While the present model relies mostly on extrinsic features such as cell counts and tumor area for correlation with tumor yields, more work could be done to investigate intrinsic features, such as slide preparation quality, and possibly even fragmentation quality with imaging means. An imaging-based predictor could potentially be trained to provide a prior on sample quality. Training data for an imaging-based quality predictor could come from a combination of established DNA quality metrics, including fragment analyzer data, qPCR assays to measure the amount of amplifiable DNA in a sample, the DNA Integrity Number, and Genomic Quality Number41.

Furthermore, the trial only incorporated AI into the initial screening of the sample but did not incorporate pathologist feedback for updating predictions, primarily to avoid disturbing the existing clinical workflow of our NGS laboratory. We envision a future pathologist-in-the-loop application, where pathologists may edit macrodissection areas and receive updated predictions in real time. Workflow improvements could also be made to maximize efficiency. For example, a model combining imaging-based measures with clinical data could flag samples up front that may need AI-assistance, while passing samples with high likelihood to succeed in NGS. Future models may also be trained to predict not only DNA yield, but RNA yield and library-prep success.

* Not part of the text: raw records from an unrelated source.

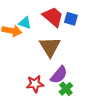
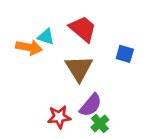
blue square: (71, 19) -> (125, 54), moved

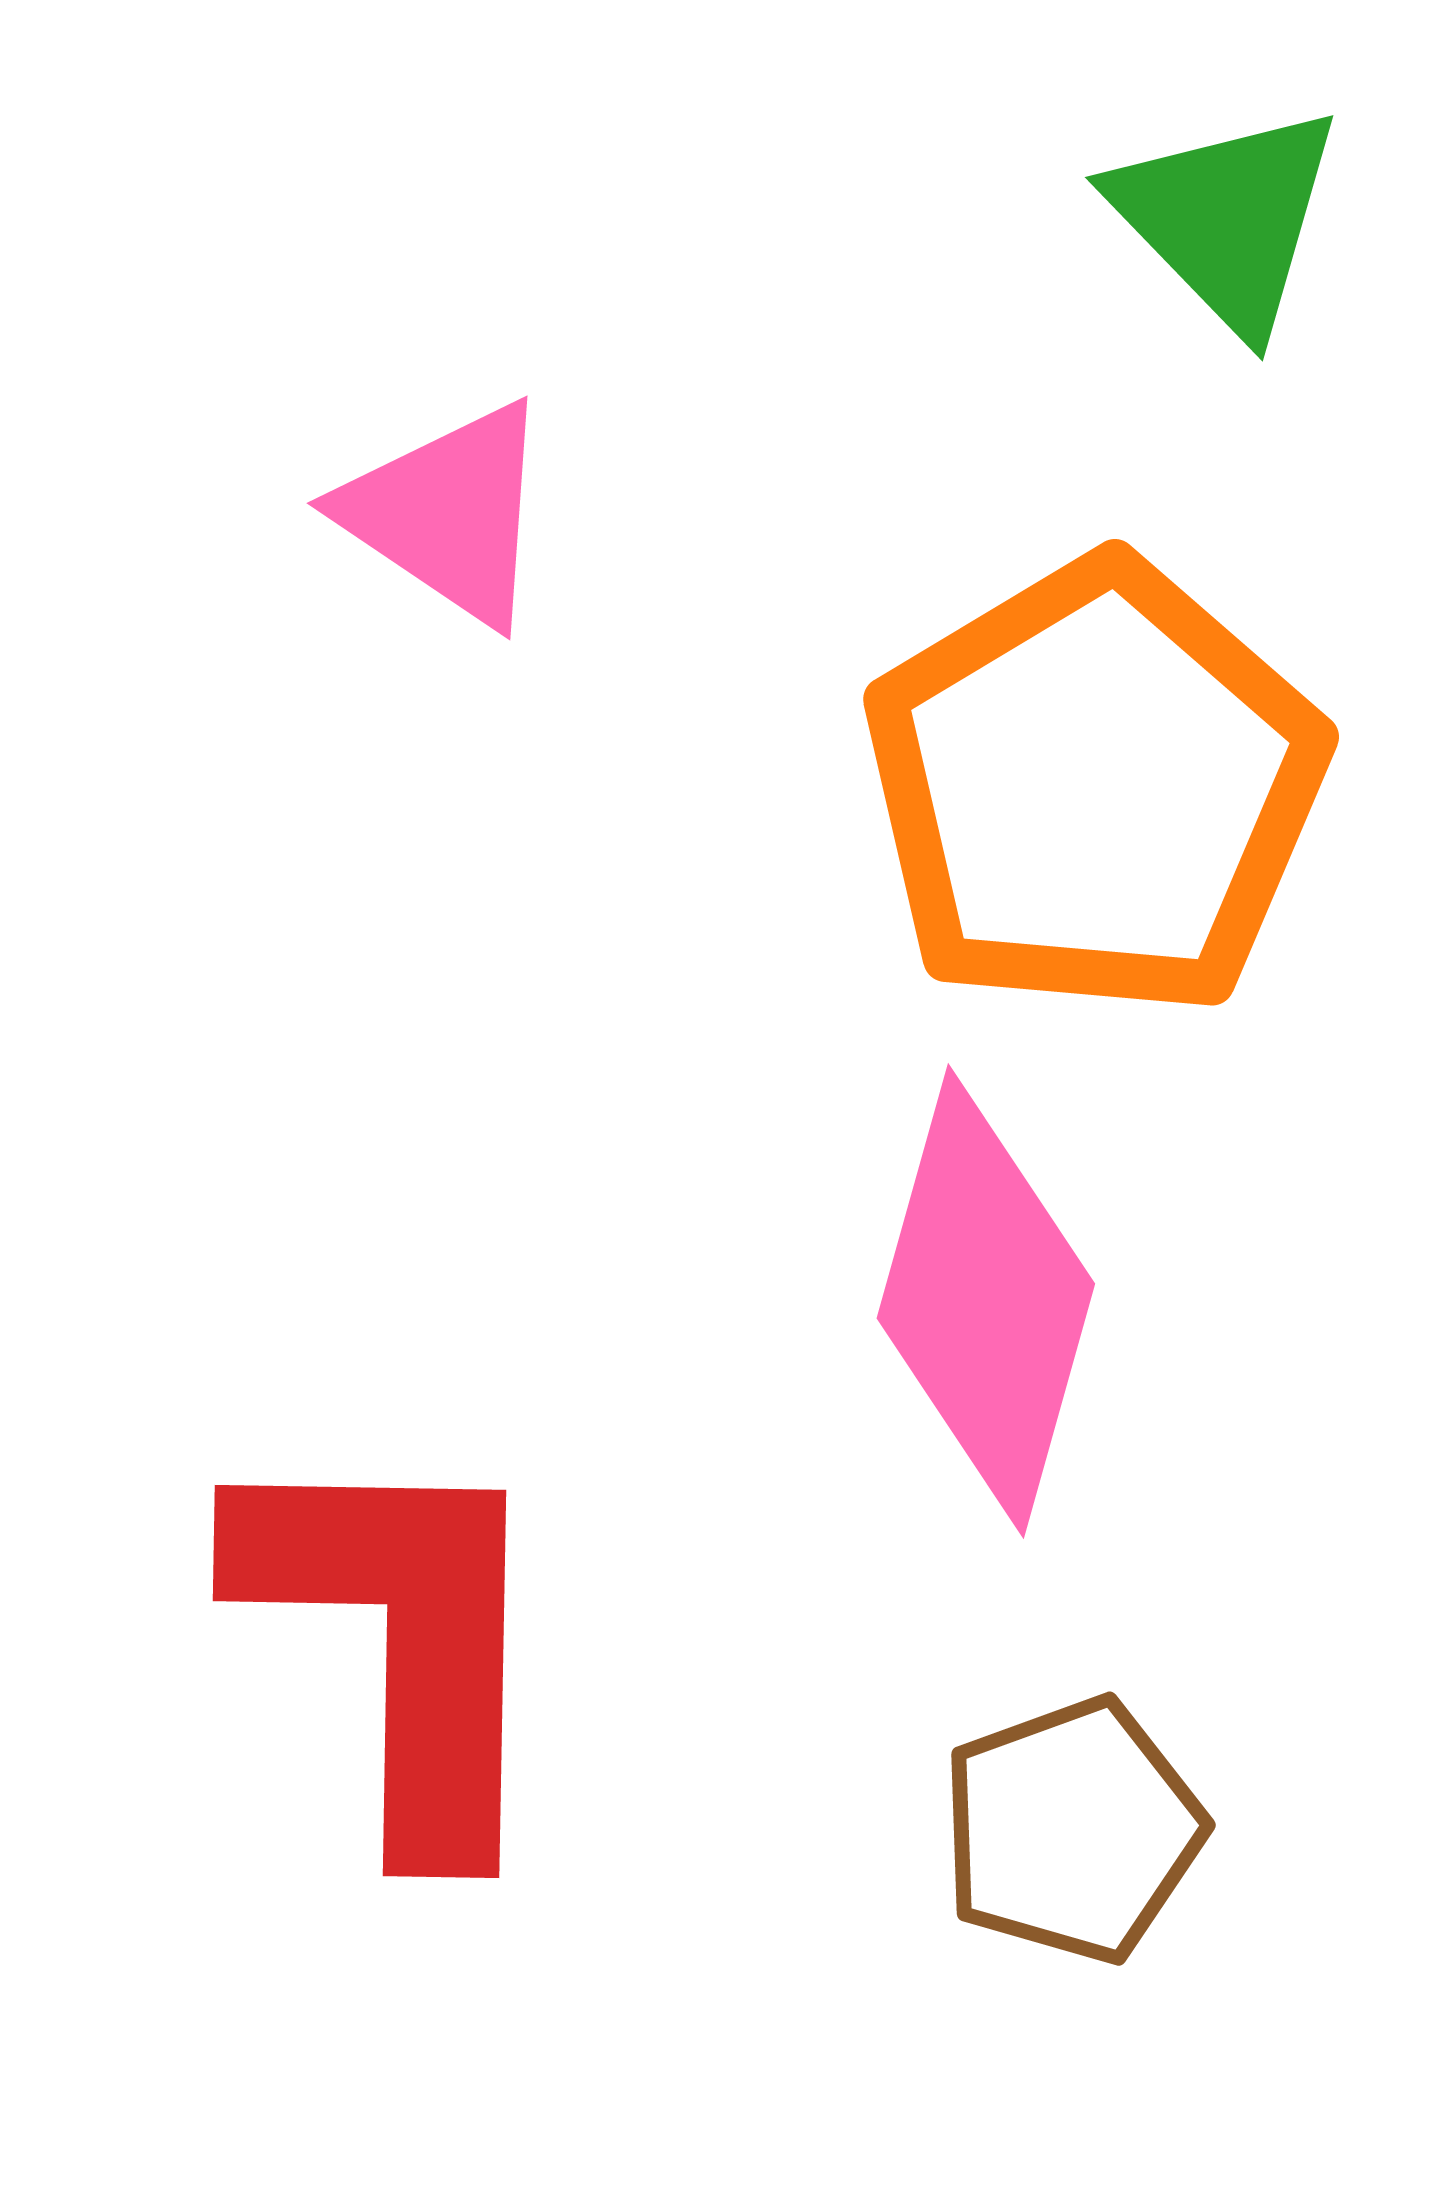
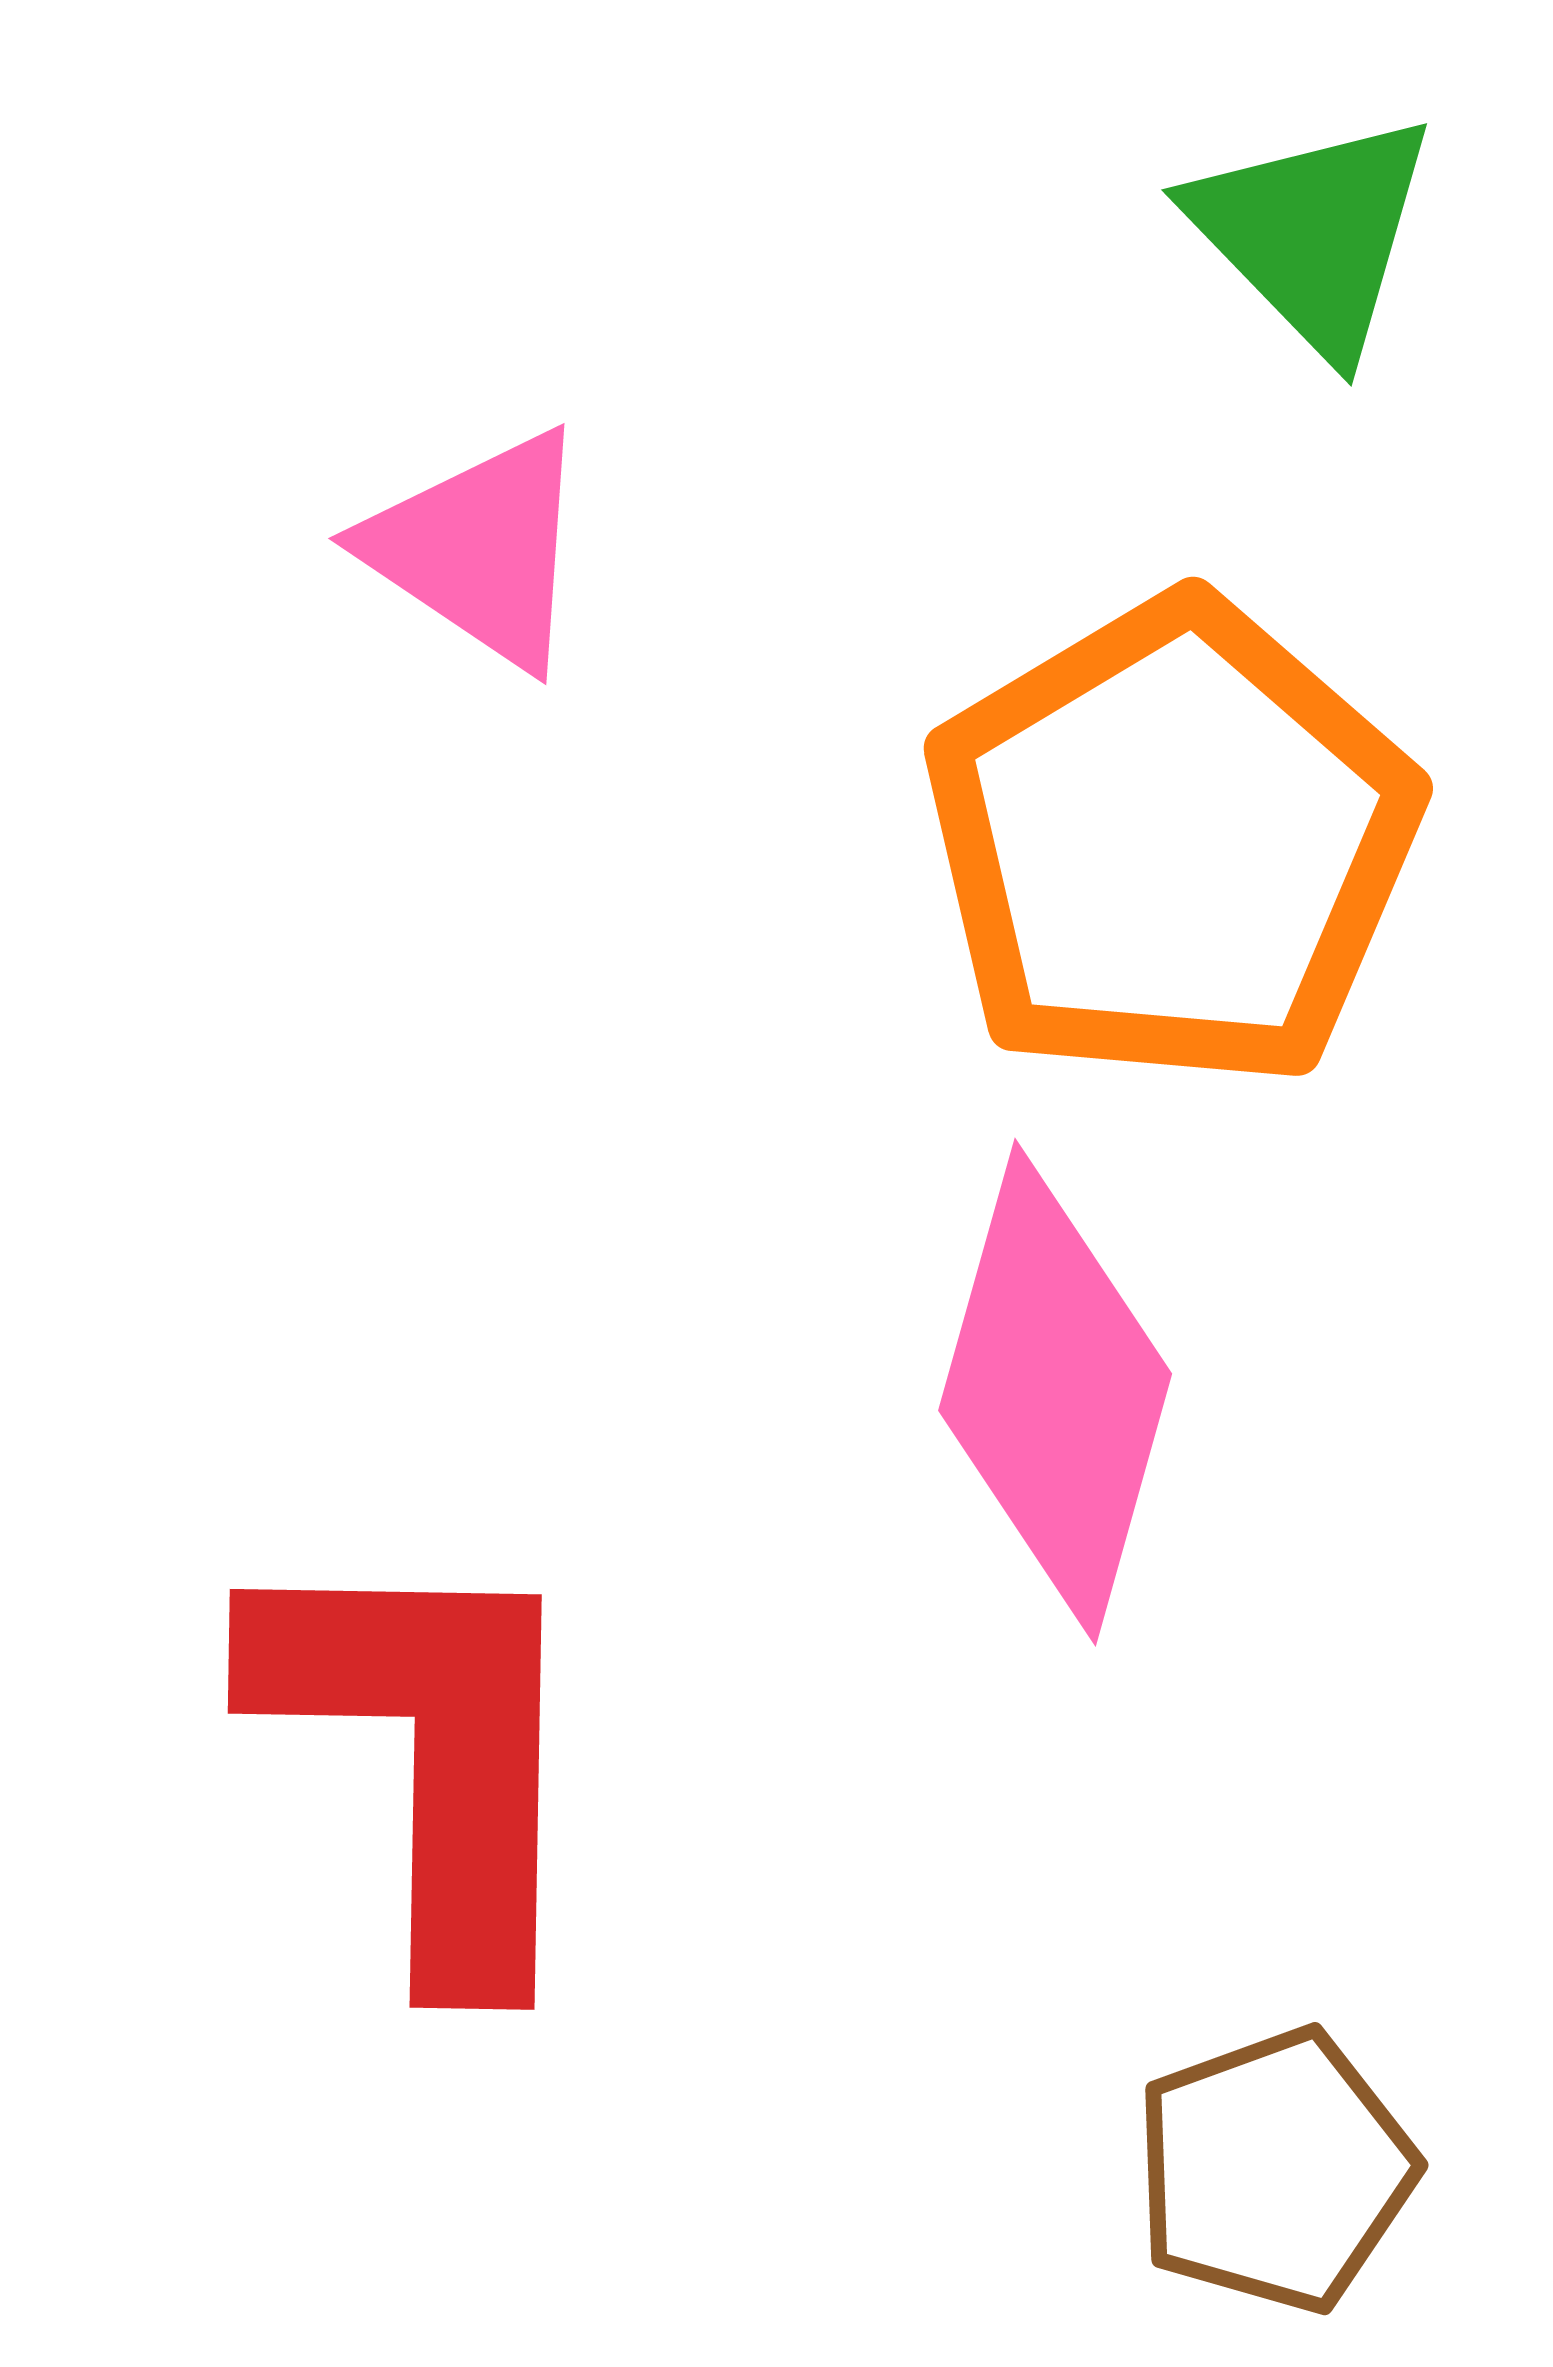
brown pentagon: (1072, 1830) -> (1275, 2170), moved

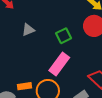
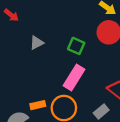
green square: (64, 36) -> (76, 46), turned -35

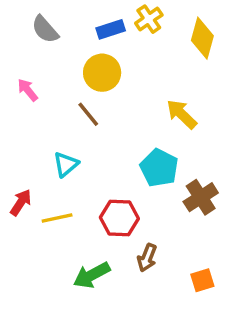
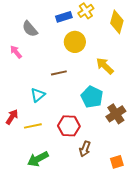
gray semicircle: (45, 29) -> (30, 29), moved
yellow circle: (102, 73) -> (75, 42), moved
brown line: (88, 114) -> (59, 73), moved, turned -63
green arrow: (92, 275) -> (38, 159), moved

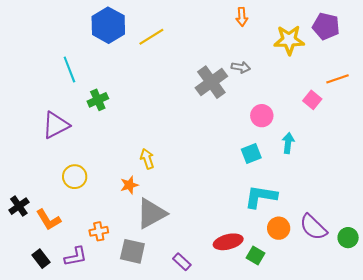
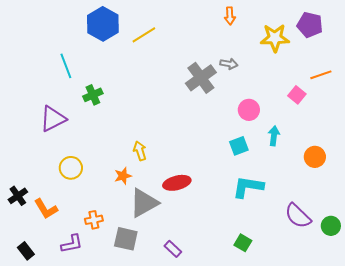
orange circle: (279, 228) -> (315, 157), moved
red ellipse: (228, 242) -> (177, 183), moved
black rectangle: (41, 259) -> (26, 251), moved

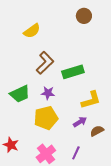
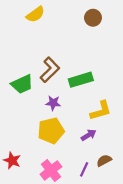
yellow semicircle: (32, 31) -> (35, 14), moved
green trapezoid: (20, 94) -> (22, 84), moved
brown semicircle: (97, 131) -> (104, 160), moved

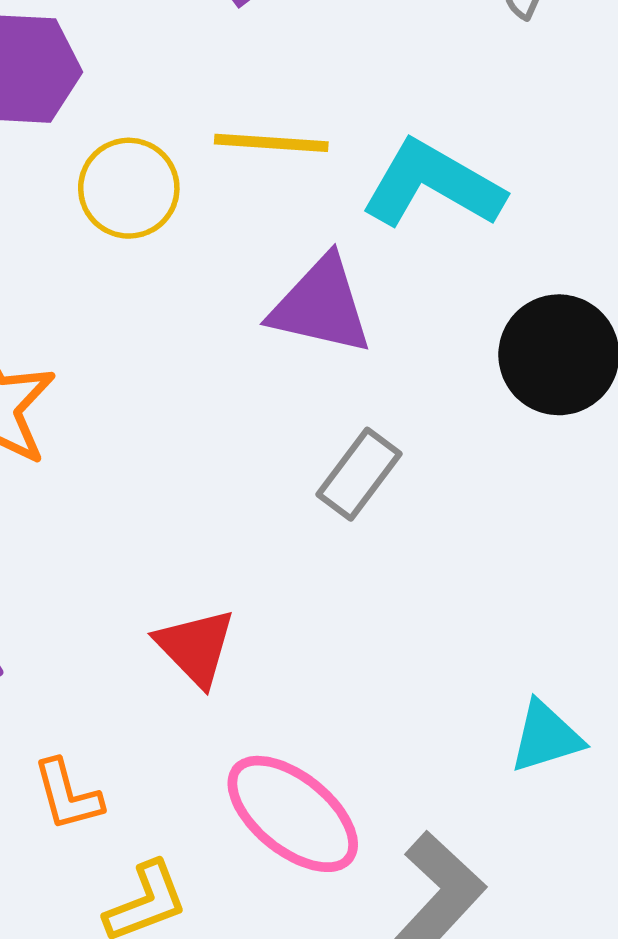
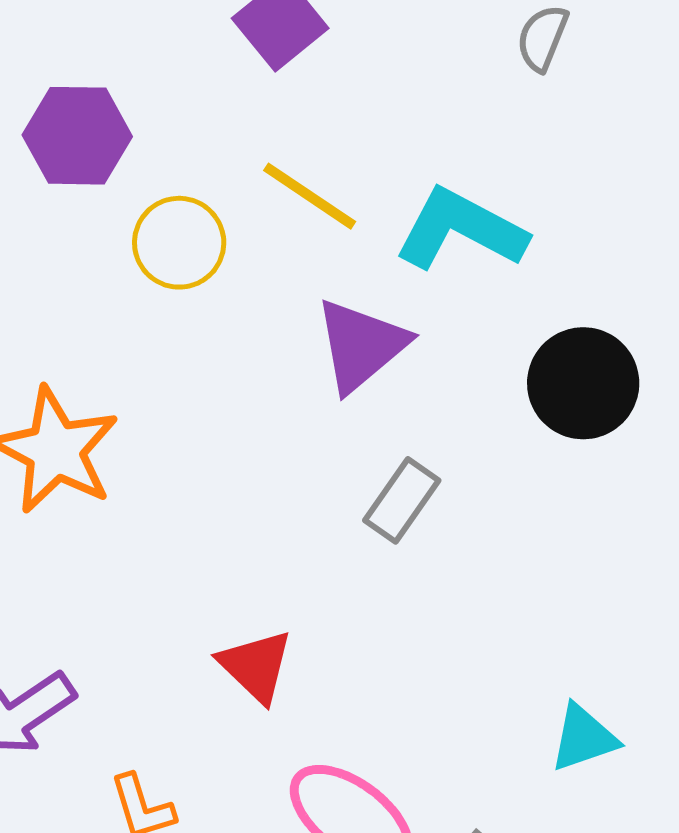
yellow line: (271, 143) -> (310, 196), turned 32
purple triangle: (321, 306) -> (361, 345), turned -51

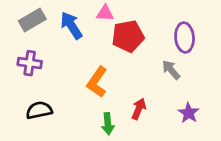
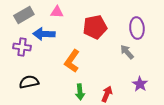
pink triangle: (105, 13) -> (57, 12), moved
blue arrow: (71, 25) -> (44, 34), moved, turned -55
red arrow: (139, 109) -> (107, 94), moved

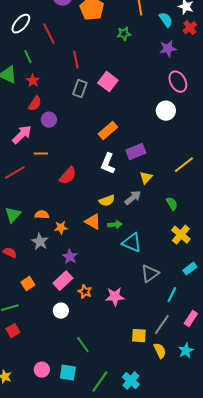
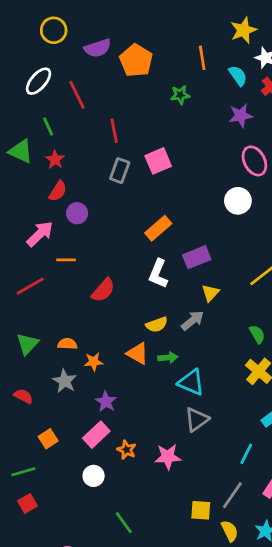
pink square: (108, 82) -> (158, 161), turned 30
green semicircle: (172, 204) -> (257, 334), moved
gray triangle: (150, 274) -> (197, 419), moved

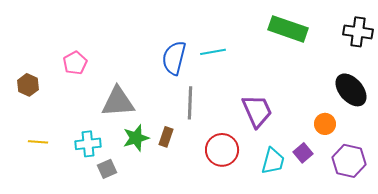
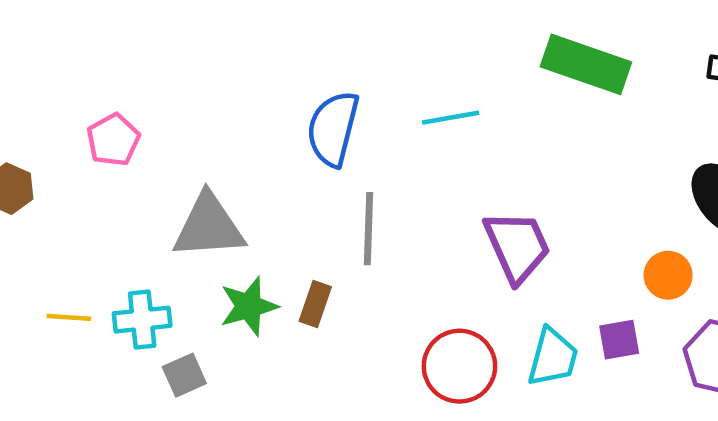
cyan line: (213, 52) -> (451, 118), moved
yellow line: (38, 142) -> (69, 317), moved
red circle: (222, 150) -> (459, 366), moved
purple square: (303, 153) -> (619, 340), turned 30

The SmartPath system was designed to support an existing NGS pipeline, which uses traditional scraping-based macrodissection to extract tissue within pathologist-defined tumor regions. A caveat of scraping-based macrodissection is that it may not always enrich the tumor percentage due to heterogeneity of cell types within tumor areas. Future applications of SmartPath could integrate with laser-capture microdissection systems to guide single-cell-based microdissection20.

By addressing these limitations, future applications of SmartPath may provide a viable alternative to manual estimation by accurately predicting tissue quantities needed for adequate DNA yield. SmartPath could be useful in circumstances where access to pathologists is scarce, or for laboratories processing large volumes of tissue. Coupled with a digital slide viewer, such a system can support fully remote pathology review of digitized WSIs, allowing NGS laboratories to widen their access to reviewing pathologists. Integration of SmartPath with automated microdissection systems15,16,19 could allow for tissue extraction workflows which are almost entirely automated, with a pathologist needed only to approve or modify input parameters, and potentially be economically and clinically beneficial for NGS laboratories.